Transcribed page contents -

»»

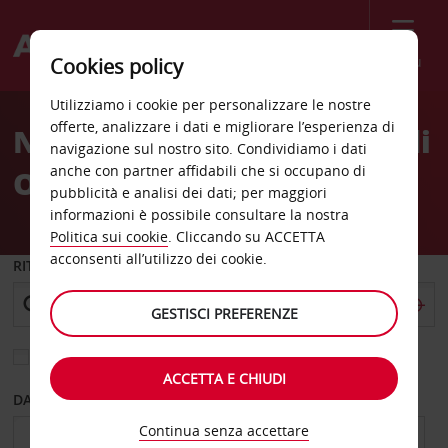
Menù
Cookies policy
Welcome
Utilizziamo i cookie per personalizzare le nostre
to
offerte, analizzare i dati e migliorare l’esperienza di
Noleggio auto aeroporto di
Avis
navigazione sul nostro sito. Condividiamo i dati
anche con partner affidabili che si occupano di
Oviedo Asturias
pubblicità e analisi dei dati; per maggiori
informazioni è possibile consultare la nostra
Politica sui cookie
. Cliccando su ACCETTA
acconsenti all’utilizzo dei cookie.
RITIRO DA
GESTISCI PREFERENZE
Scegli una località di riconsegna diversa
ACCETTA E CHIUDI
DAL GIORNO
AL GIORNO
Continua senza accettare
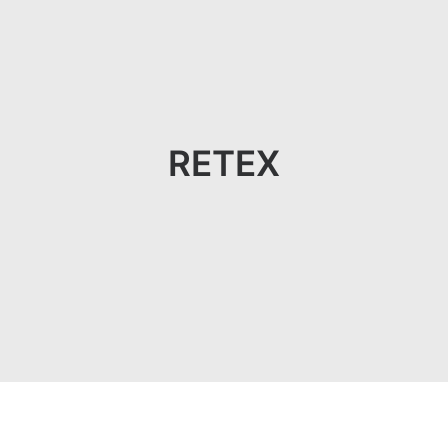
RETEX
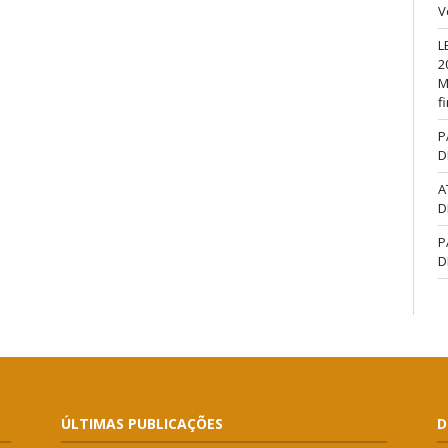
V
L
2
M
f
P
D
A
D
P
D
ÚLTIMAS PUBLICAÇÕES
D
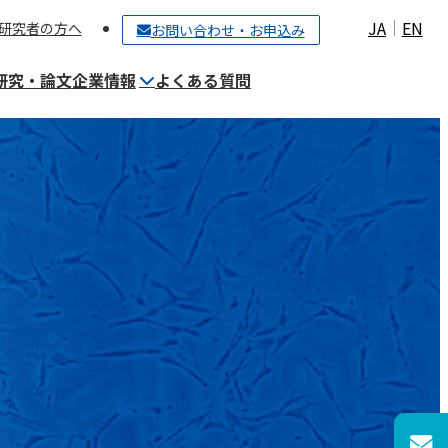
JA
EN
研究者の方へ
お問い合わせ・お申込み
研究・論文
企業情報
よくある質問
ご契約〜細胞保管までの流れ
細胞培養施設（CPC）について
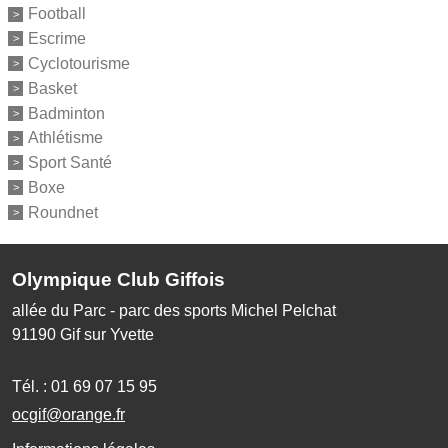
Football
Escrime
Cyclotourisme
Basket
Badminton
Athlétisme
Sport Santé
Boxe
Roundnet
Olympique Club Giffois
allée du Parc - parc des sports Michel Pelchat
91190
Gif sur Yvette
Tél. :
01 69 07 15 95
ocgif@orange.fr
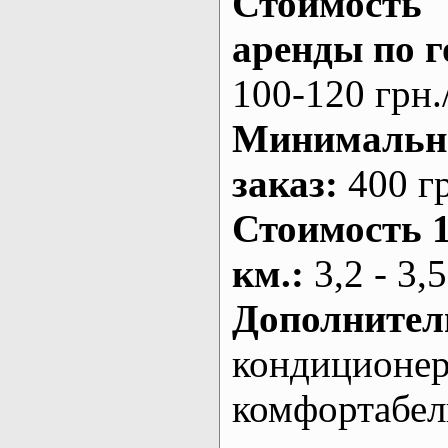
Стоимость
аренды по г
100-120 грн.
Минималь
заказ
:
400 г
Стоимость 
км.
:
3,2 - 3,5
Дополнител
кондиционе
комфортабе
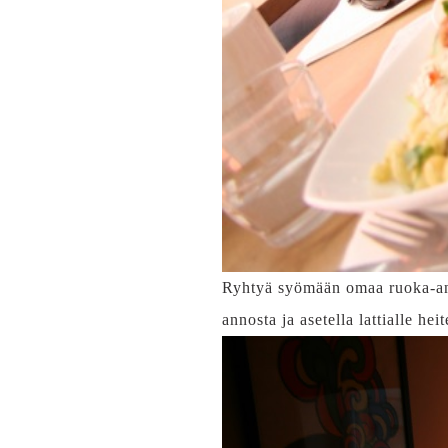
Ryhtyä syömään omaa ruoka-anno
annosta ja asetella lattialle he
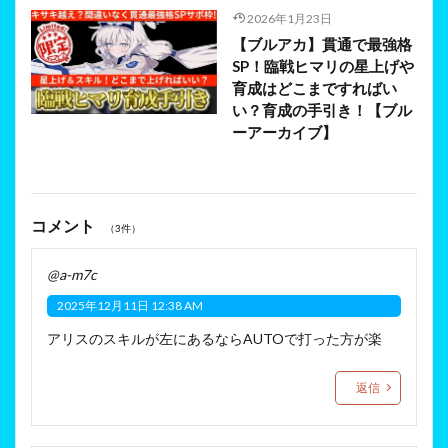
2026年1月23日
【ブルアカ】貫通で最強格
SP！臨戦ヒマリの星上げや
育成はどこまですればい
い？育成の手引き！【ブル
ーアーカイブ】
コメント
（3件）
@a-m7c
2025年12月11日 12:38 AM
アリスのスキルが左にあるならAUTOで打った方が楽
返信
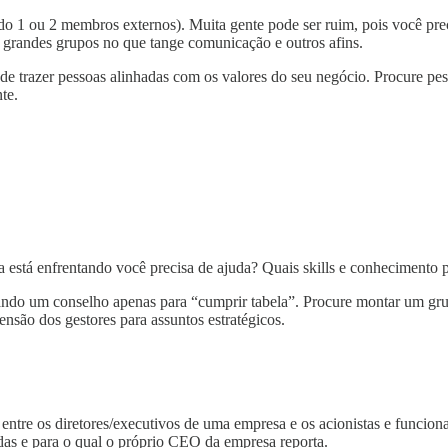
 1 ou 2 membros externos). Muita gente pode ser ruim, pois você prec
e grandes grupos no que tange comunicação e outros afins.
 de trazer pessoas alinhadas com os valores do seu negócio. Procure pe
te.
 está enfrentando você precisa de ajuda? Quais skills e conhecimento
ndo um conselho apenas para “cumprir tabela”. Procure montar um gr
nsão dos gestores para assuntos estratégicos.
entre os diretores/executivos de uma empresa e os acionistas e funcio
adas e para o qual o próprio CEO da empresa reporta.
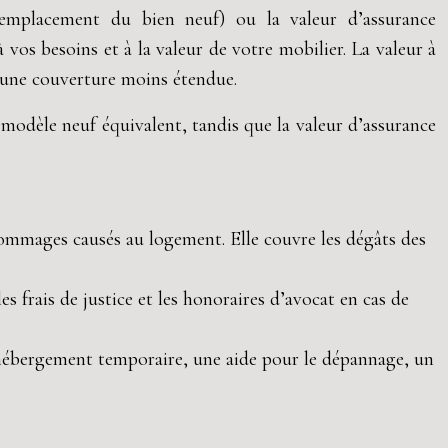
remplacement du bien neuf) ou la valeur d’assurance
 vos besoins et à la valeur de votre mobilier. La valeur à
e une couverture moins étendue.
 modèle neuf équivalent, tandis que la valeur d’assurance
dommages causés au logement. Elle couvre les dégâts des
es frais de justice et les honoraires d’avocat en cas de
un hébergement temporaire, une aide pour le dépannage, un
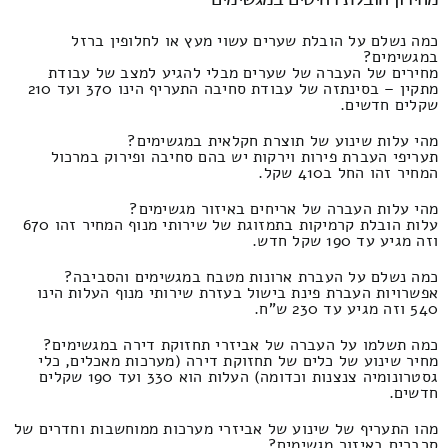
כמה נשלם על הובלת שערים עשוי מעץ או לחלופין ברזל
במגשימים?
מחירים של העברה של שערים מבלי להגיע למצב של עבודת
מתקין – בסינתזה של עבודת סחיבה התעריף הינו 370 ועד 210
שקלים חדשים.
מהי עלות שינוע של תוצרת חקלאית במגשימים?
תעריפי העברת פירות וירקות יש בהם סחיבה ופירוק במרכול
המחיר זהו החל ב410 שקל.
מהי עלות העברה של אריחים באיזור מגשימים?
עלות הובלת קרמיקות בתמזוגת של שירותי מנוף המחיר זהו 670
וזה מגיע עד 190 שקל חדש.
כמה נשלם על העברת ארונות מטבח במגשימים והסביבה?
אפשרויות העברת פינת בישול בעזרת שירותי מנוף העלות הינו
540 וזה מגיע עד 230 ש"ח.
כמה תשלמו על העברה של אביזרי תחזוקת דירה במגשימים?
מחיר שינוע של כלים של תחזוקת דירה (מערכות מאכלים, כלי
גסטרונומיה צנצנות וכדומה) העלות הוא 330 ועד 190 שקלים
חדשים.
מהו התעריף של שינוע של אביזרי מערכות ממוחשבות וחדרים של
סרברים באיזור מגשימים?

««

WORK INSTRUCTIONS - Among the records above, which lines hold the word "מנוף"? Copy each one.

ANSWER BOX -
עלות הובלת קרמיקות בתמזוגת של שירותי מנוף המחיר זהו 670
אפשרויות העברת פינת בישול בעזרת שירותי מנוף העלות הינו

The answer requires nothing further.